Archive pour juin 2013

Il n'y a pas que la politique!Point d’étape de l’Observatoire de la laïcité

jeudi 27 juin 2013

Je vous invite à lire l’interview que j’ai accordée au journal Le Monde suite à la remise au Gouvernement du premier « point d’étape » des travaux de l’Observatoire de la laïcité.

« L’Observatoire de la laïcité, installé en avril par le président de la République, remet, mardi 25 juin son rapport d’étape à François Hollande et au premier ministre. A ce stade, le document ne livre pas de préconisations sur les suites, législatives ou autres, à donner aux demandes du chef de l’Etat en matière de laïcité. Mais sa tonalité rompt avec le ressenti d’une partie de l’opinion publique et le discours inquiet répandu ces dernières années sur ces sujets. Son président, le socialiste Jean-Louis Bianco, explique sa conception d’une « laïcité d’apaisement » et rappelle que« la loi ne règle pas tous les problèmes ». »

La suite est ici.

L’ensemble du point d’étape et sa synthèse sont disponibles sur le site du Premier ministre en cliquant ici.

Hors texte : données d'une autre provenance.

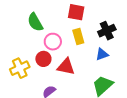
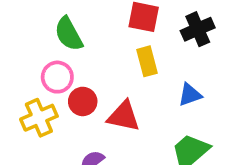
black cross: (107, 31) -> (198, 29), moved
pink circle: (53, 42) -> (57, 77), moved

Socialiste!Réaction au rapport de la commission « Mobilité 21 »

jeudi 27 juin 2013

Philippe Duron, cialis président de la commission « Mobilité 21 », sickness remet aujourd’hui son rapport sur les grandes infrastructures de transports des 25 prochaines années. Il confirme ce que j’avais dit dans mon rapport au Gouvernement sur la réforme du système ferroviaire.    

Sortons du monde imaginaire où l’on pourrait financer des TGV partout. L’addition des projets en cours est pharaonique : 245 milliards d’euros. On est arrivé à un stade où il faudrait proclamer une sorte de droit au TGV pour toutes les villes, où ce serait à la fois un symbole de dignité et la seule solution pour le désenclavement.    

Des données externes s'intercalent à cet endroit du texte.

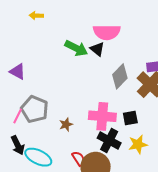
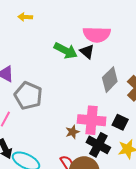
gray pentagon: (35, 109) -> (28, 96), moved
black square: (130, 118) -> (120, 122), turned 35
brown star: (66, 125) -> (72, 132), moved

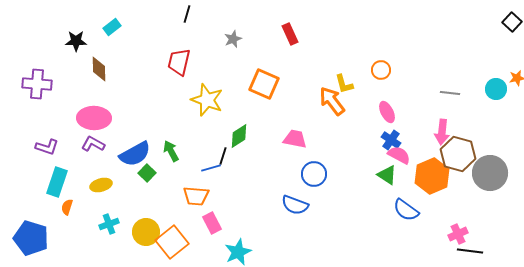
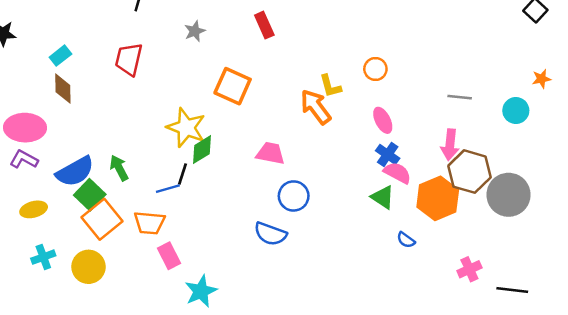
cyan rectangle: (112, 27) -> (60, 56), moved
brown diamond: (99, 69) -> (63, 89), moved
cyan circle: (496, 89) -> (516, 111), moved
yellow star: (207, 100) -> (186, 128), moved
green square: (147, 173) -> (90, 195), size x1.4
blue semicircle: (406, 210) -> (406, 240), size x0.6
orange square: (172, 242) -> (102, 219), moved
black line: (470, 251) -> (512, 290), moved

La sagesse, comme je le préconisais, est de développer des trains à 200 km/h avec un haut niveau de confort utilisant le plus possible les voies existantes.    

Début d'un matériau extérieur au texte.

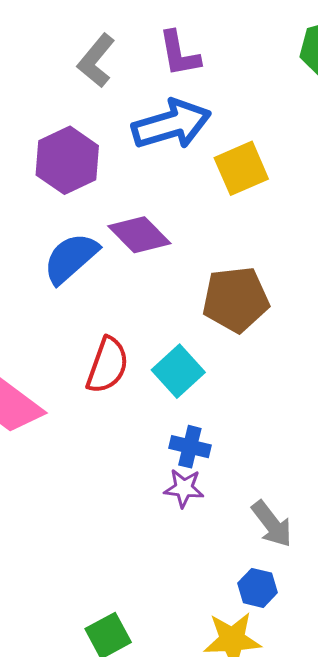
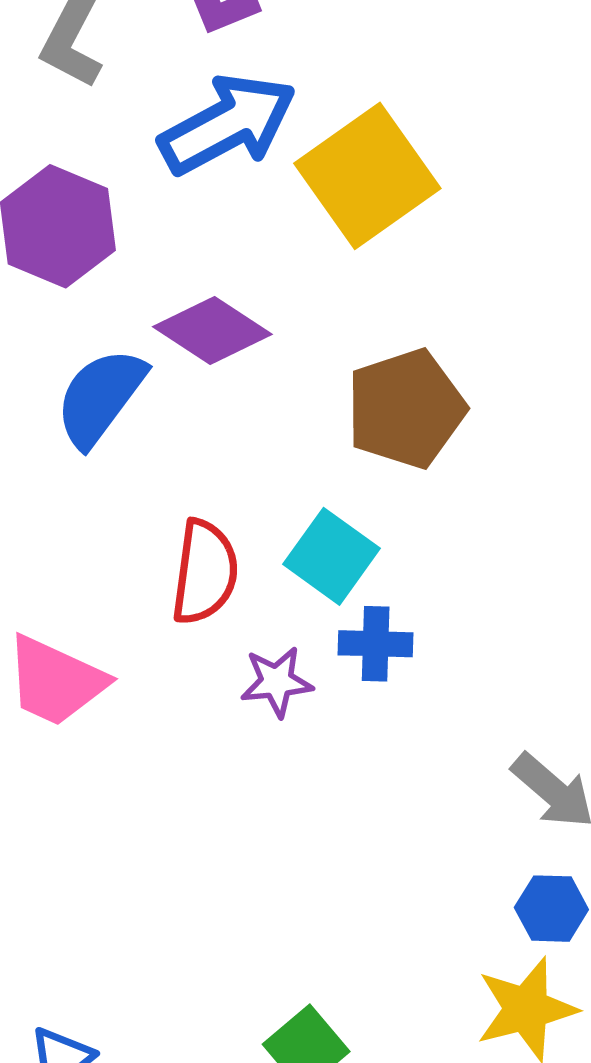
yellow square: (241, 168) -> (367, 176), size x1.4
blue cross: (190, 447) -> (376, 644), moved
purple star: (184, 488) -> (277, 682), moved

La question que doivent se poser les élus est : voulons-nous un hypothétique, coûteux et nécessairement contesté projet de TGV à 15 ans, ou une amélioration significative pour un coût raisonnable qui puisse vraiment se réaliser dans les 5 ans ?    

Bien entendu, cela ne doit pas remettre en cause les projets de TGV déjà lancés. Il faut de toute manière investir beaucoup plus dans le rail. En accordant la priorité aux trains de la vie quotidienne, comme par exemple les RER qui sont utilisés par des millions de voyageurs. En donnant lapriorité à la modernisation et à la rénovation du réseau existant et en desserrant les nœuds ferroviaires à Lyon, Marseille et Paris. En constituant un meilleur réseau pour le fret de façon à éviter le développement du transport par camions et à valoriser le potentiel que représentent nos ports.   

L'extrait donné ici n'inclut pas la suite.